The second plot in the Quality Control window is a plot of the read-counts in sorted order. This may be helpful in indentifying outliers that may exist in the dataset. Typically, some large counts are expected and some normalization methods, like TTR, are robust to such outliers. However, too many outliers, or one single outlier that is overhwelmingly different than the rest may indicate an issue like PCR amplification (especially in libraries constructed older protocols).

Interpretation of Data Quality

It is important to be able to evaluate the quality of datasets. In a nutshell, we look at statistics like saturation, and mean read count, but also things like max count and skewness.

There are two ways to do QC in Transit - via the GUI and command-line. In the GUI, one can load a set of wig files a select “View->Quality Control” in the menu; this will display some plots of read-count distribution. Ideally, you want most of your datasets to fall along the diagonal on a QQ-plot. Real data will often deviate somewhat (I will try to be more quantitative about this in the future), but if a dataset skews far off from the diagonal, it could cause problems with analytical methods like resampling or the HMM.

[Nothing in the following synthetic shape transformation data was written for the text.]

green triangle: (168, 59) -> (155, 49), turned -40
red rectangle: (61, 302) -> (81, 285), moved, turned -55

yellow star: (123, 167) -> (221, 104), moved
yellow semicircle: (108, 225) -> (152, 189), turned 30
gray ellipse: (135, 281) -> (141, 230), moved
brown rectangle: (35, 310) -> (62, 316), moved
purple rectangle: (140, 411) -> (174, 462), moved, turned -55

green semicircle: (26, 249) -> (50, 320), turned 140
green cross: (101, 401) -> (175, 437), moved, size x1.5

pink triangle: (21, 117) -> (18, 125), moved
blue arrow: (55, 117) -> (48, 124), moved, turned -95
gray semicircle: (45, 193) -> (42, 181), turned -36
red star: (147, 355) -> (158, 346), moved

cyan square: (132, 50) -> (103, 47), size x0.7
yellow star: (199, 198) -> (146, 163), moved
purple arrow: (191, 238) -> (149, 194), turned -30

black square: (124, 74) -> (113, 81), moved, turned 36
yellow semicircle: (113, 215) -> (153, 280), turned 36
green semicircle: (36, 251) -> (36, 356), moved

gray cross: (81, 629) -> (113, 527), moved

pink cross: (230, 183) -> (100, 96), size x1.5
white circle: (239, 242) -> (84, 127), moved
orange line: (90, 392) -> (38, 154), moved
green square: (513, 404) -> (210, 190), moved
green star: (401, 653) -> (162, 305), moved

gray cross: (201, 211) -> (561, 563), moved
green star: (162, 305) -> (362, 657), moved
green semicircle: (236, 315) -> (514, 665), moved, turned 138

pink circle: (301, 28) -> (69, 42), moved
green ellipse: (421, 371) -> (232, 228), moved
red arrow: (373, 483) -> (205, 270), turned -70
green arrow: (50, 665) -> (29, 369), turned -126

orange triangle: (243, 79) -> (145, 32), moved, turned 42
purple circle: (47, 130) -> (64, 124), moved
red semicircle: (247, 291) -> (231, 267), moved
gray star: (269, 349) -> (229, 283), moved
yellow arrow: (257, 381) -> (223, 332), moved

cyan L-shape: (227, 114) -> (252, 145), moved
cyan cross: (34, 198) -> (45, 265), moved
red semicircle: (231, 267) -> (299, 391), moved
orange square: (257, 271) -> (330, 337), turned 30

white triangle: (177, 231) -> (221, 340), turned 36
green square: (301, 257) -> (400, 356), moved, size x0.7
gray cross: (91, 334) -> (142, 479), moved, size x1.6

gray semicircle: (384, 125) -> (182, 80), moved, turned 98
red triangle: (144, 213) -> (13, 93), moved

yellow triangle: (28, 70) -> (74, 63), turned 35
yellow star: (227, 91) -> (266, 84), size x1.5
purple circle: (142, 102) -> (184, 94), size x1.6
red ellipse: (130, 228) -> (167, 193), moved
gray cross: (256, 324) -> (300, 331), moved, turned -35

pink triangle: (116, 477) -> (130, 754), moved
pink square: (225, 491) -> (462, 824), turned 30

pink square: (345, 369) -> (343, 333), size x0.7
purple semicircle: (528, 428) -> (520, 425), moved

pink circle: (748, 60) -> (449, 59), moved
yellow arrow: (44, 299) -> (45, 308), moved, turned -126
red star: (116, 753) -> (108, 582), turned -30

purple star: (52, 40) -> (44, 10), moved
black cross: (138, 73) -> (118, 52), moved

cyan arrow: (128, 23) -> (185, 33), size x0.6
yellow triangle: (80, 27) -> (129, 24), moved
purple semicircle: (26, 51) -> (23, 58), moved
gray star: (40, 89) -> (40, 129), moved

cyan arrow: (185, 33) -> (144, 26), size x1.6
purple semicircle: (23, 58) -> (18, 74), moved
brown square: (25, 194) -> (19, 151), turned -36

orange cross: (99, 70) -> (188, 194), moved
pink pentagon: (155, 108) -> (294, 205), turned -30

http://saclab.tamu.edu/essentiality/transit/QC_example.png

You can also generate the same table to statistics as on the QC panel from the command-line using the tnseq_stats command.

Below the plots are a table of statistics. While there are not rigorous criteria for defining “bad” datasets, rules of thumb I use for “good” datasets are: density>30% (ideally >50%) and NZmean>10 (ideally >50). In addition, I look at MaxReadCount and Skewness as indicators. Typically, MaxReadCount will be in the range of a few thousand to tens-of-thousands. If you see individual sites with counts in the range of 105-106 , it might mean you have some positive selection at a site (e.g. biological, or due to PCR jackpotting), and this can have the effect of reducing counts and influencing the distribution at all the other sites. If MaxReadCount<100, that is also probably problematic (either not enough reads, or possibly skewing). Also, skewness>30 often (but not always) signals a problem. Kurtosis doesn’t seem to be very meaningful. The reason it is not easy to boil all these down to a simple set of criteria is that some some of the metrics interact with each other.

Beta-Geometric Correction

If you have a “bad” or poorly-behaving or “skewed” dataset (e.g. with mostly low counts, dominated by a few high counts), right now the only remedy you can try is applying the Beta-Geometric correction (BGC), which is a non-linear adjustment to the insertion counts in a wig file to make them more like an ideal Geometric distribution (DeJesus & Ioerger, 2016). (Note, all the other normalizations, like TTR, are linear adjustments, and so they can’t correct for skewing.)

In the GUI, when you are looking, you can change the normalization (e.g. from TTR to betageom) using the drop-down. Be aware that the Beta-Geometric normalization is compute-intensive and might take few minutes.

If it looks like it might help (i.e. if the QQ-plot fits the diagonal better using BG normalization), you can created BG-corrected versions of individual wig files by exporting them using the normalize command on the command-line with ‘-n betageom’ to specify normalization.